■ **Your goal**: From the entries, copy each line that includes "dưỡng".

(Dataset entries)
◆ ◆ ◆ ◆ ◆ ◆ ◆

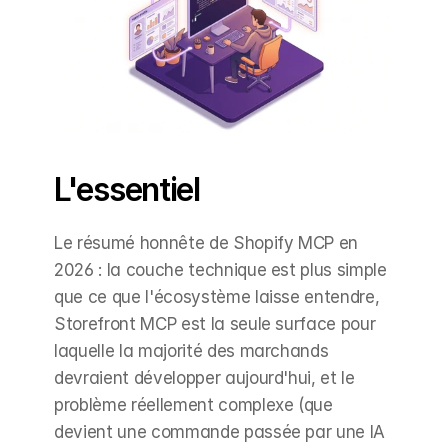
L'essentiel
Le résumé honnête de Shopify MCP en 
2026 : la couche technique est plus simple 
que ce que l'écosystème laisse entendre, 
Storefront MCP est la seule surface pour 
laquelle la majorité des marchands 
devraient développer aujourd'hui, et le 
problème réellement complexe (que 
devient une commande passée par une IA 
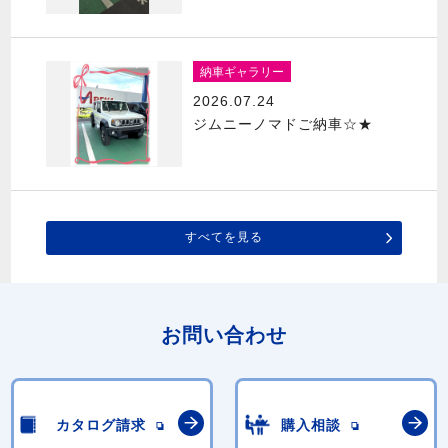
納車ギャラリー
2026.07.24
ジムニーノマドご納車☆★
すべてを見る
お問い合わせ
カタログ請求
購入相談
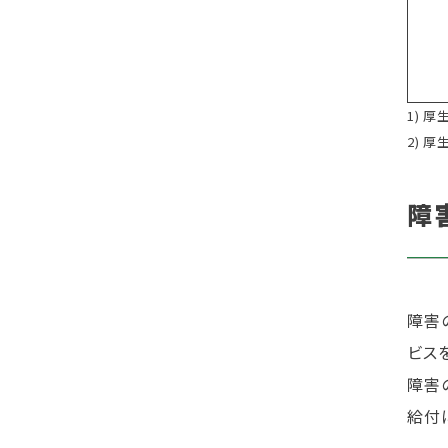
1) 
2) 
障
障害
ビス
障害
給付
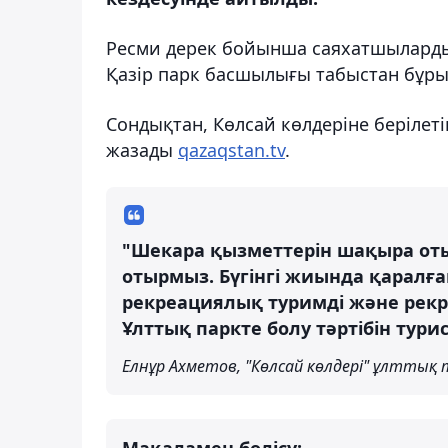
Ресми дерек бойынша саяхатшылардың
Қазір парк басшылығы табыстан бұры
Сондықтан, Көлсай көлдеріне берілеті
жазады
qazaqstan.tv
.
"Шекара қызметтерін шақыра оты
отырмыз. Бүгінгі жиында қаралған
рекреациялық туримді және рекр
Ұлттық паркте болу тәртібін тури
Елнұр Ахметов, "Көлсай көлдері" ұлттық 
Мақаламен бөлісу:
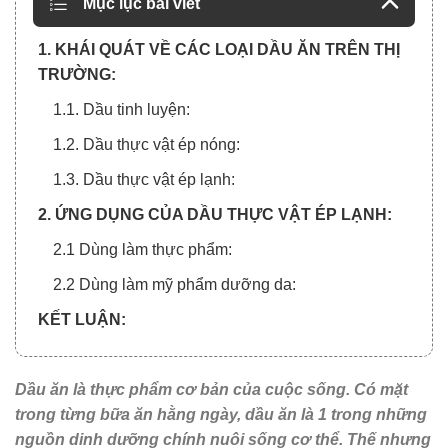
Mục lục bài viết
1. KHÁI QUÁT VỀ CÁC LOẠI DẦU ĂN TRÊN THỊ
TRƯỜNG:
1.1. Dầu tinh luyện:
1.2. Dầu thực vật ép nóng:
1.3. Dầu thực vật ép lạnh:
2. ỨNG DỤNG CỦA DẦU THỰC VẬT ÉP LẠNH:
2.1 Dùng làm thực phẩm:
2.2 Dùng làm mỹ phẩm dưỡng da:
KẾT LUẬN:
Dầu ăn là thực phẩm cơ bản của cuộc sống. Có mặt
trong từng bữa ăn hằng ngày, dầu ăn là 1 trong những
nguồn dinh dưỡng chính nuôi sống cơ thể. Thế nhưng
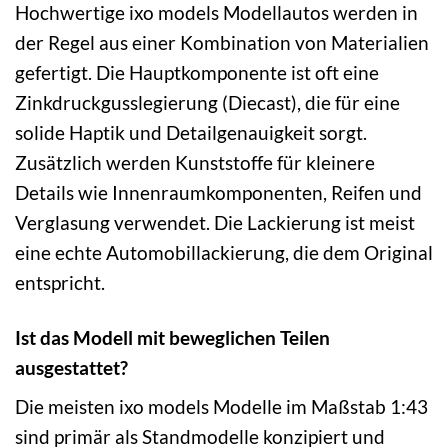
Hochwertige ixo models Modellautos werden in
der Regel aus einer Kombination von Materialien
gefertigt. Die Hauptkomponente ist oft eine
Zinkdruckgusslegierung (Diecast), die für eine
solide Haptik und Detailgenauigkeit sorgt.
Zusätzlich werden Kunststoffe für kleinere
Details wie Innenraumkomponenten, Reifen und
Verglasung verwendet. Die Lackierung ist meist
eine echte Automobillackierung, die dem Original
entspricht.
Ist das Modell mit beweglichen Teilen
ausgestattet?
Die meisten ixo models Modelle im Maßstab 1:43
sind primär als Standmodelle konzipiert und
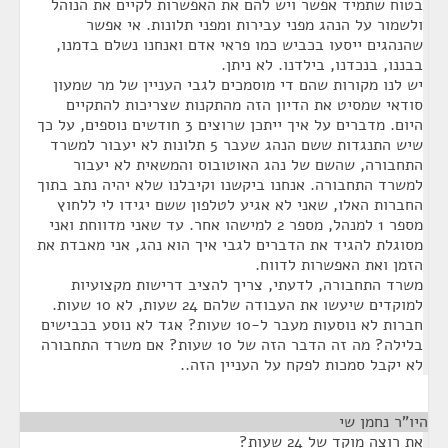
בטוח שתמיד אפשר ויש להם את האפשרות לקיים את הנוהל
ולשמור על הנהג מפני עבירות ומפני תלונות. אי אפשר
שהנהגים ייסעו בכביש כמו פראי אדם ואנחנו נשלם בדמנו,
בבננו, בנכדנו, בילדנו. לא ניתן.
יש לנו מקורות שהם די מוסמכים לגבי העניין של מר שמעון
סודאי שמסיט את הדיון הזה מהתקנות שצריכות להתקיים
היום. מדברים על איך ייתכן שרוצים 3 חודשים נוספים, על כך
שיש התנגדות ששם הנהג שעבר 5 תלונות לא יעבור למשרד
התחבורה, שהשם של נהג האוטובוס והמשאית לא יעבור
למשרד התחבורה. אנחנו ביקשנו וקיבלנו שלא יהיה נתב בתוך
החברות האלו, שאני לא אגיע לטלפון ששם יגידו לי ללחוץ
מספר 1 למנהל, מספר 2 למישהו אחר. עד שאני מדווחת ואני
מסוגלת להגיד את הדברים לגבי איך הוא נהג, אני מאבדת את
הזמן ואת האפשרות לדווח.
משרד התחבורה, לדעתי, צריך להציב דרישות מקצועיות
למוקדים שיעשו את העבודה שלהם 24 שעות, לא 10 שעות.
חברות לא נוסעות מעבר ל-10 שעות? אגד לא נוסע בכבישים
בלילה? מה זה הדבר הזה של 10 שעות? אם משרד התחבורה
לא יקבל סמכות לפקח על העניין הזה..
היו"ר נחמן שי
¶
את רוצה מוקד של 24 שעות?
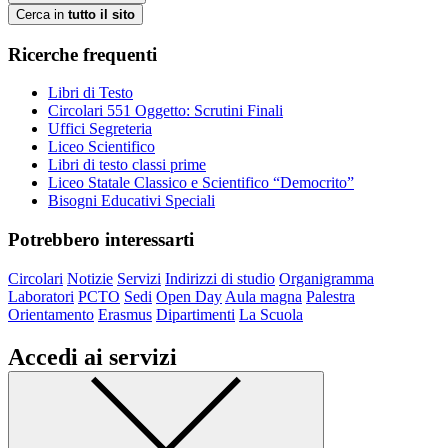
Cerca in
tutto il sito
Ricerche frequenti
Libri di Testo
Circolari 551 Oggetto: Scrutini Finali
Uffici Segreteria
Liceo Scientifico
Libri di testo classi prime
Liceo Statale Classico e Scientifico “Democrito”
Bisogni Educativi Speciali
Potrebbero interessarti
Circolari
Notizie
Servizi
Indirizzi di studio
Organigramma
Laboratori
PCTO
Sedi
Open Day
Aula magna
Palestra
Orientamento
Erasmus
Dipartimenti
La Scuola
Accedi ai servizi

◆ ◆ ◆ ◆ ◆ ◆ ◆

■ **Written response**:
2.2 Dùng làm mỹ phẩm dưỡng da:
nguồn dinh dưỡng chính nuôi sống cơ thể. Thế nhưng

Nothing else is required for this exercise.